Tanner crabs are fished primarily in Alaskan waters. From Ketchikan in the southernmost tip of Alaska to the distant islands of the Aleutian, cahin pots for tanner crab are set. Primary ports are Kodiak, Homer, and Dutch Harbor. Tanner crab is landed in greatest quantities between March and June.
King crabs are the largest of the three varieties. They can weigh up to 24 pounds and span 5, even 6, feet from tip to tip of outstretched legs. King crab pots are massive rectangular steel frames covered with wire mesh. The pots weigh up to 400 pounds, empty! The focus of the king crab fishery is Kodiak and Dutch Harbor (on Unalaska Island of the Aleutians). There are minor fleets of king crabbers in Cordova, Kenai, and Homer, Alaska. The king crab season gets underway in September or late August and thrives until January.
The winter months happen to be the peak months of this fishery, so both boats and men face incredible hazards. Winds, especially in the Bering Sea, often top 100 knots. Seas can be mountainous. Temperatures of twenty-five degrees below (not to mention the chill factor) cause dangerous icing of decks. All of these factors combine to make king crabbing one of the most dangerous occupations in the world. Imagine the exquisite skill and timing required to take a 400-pound pot with perhaps 1,000 pounds of crab in it aboard a pitching rolling boat. Injuries and damage to equipment are far more frequent on these boats.

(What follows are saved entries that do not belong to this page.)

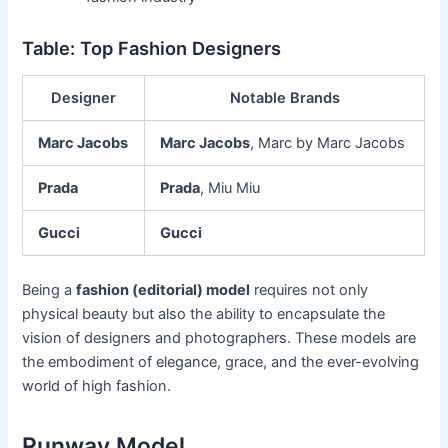
Table: Top Fashion Designers
Designer
Notable Brands
Marc Jacobs
Marc Jacobs
, Marc by Marc Jacobs
Prada
Prada
, Miu Miu
Gucci
Gucci
Being a
fashion (editorial) model
requires not only
physical beauty but also the ability to encapsulate the
vision of designers and photographers. These models are
the embodiment of elegance, grace, and the ever-evolving
world of high fashion.
Runway Model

But it is a rich fishery (king crabbers can earn upwards of $30,000 during the brief but harrowing season). No recruitment difficulty despite the inevitable loss of boats and men. Few greenhorns get on king crabbers, because the skipper must be sure of his crew. But if you're in the right place at the right time, if you know the right people, you may get on.
May the Bering Sea have mercy on your boat. . . .
Tuna
Most of the tuna canned in the United States is landed in purse seines. The seines used in tuna fishing are much larger than those for catching salmon. Tuna seines can be as long as 600 fathoms in length and 45 fathoms in depth. Tuna are normally fished 100 or more miles off shore. They travel in schools which in turn stalk schools of feed fish such as herring and anchovy. Because tuna are a diving fish the skiff brings around its end of the seine rapidly and the net is pursed as quickly as possible.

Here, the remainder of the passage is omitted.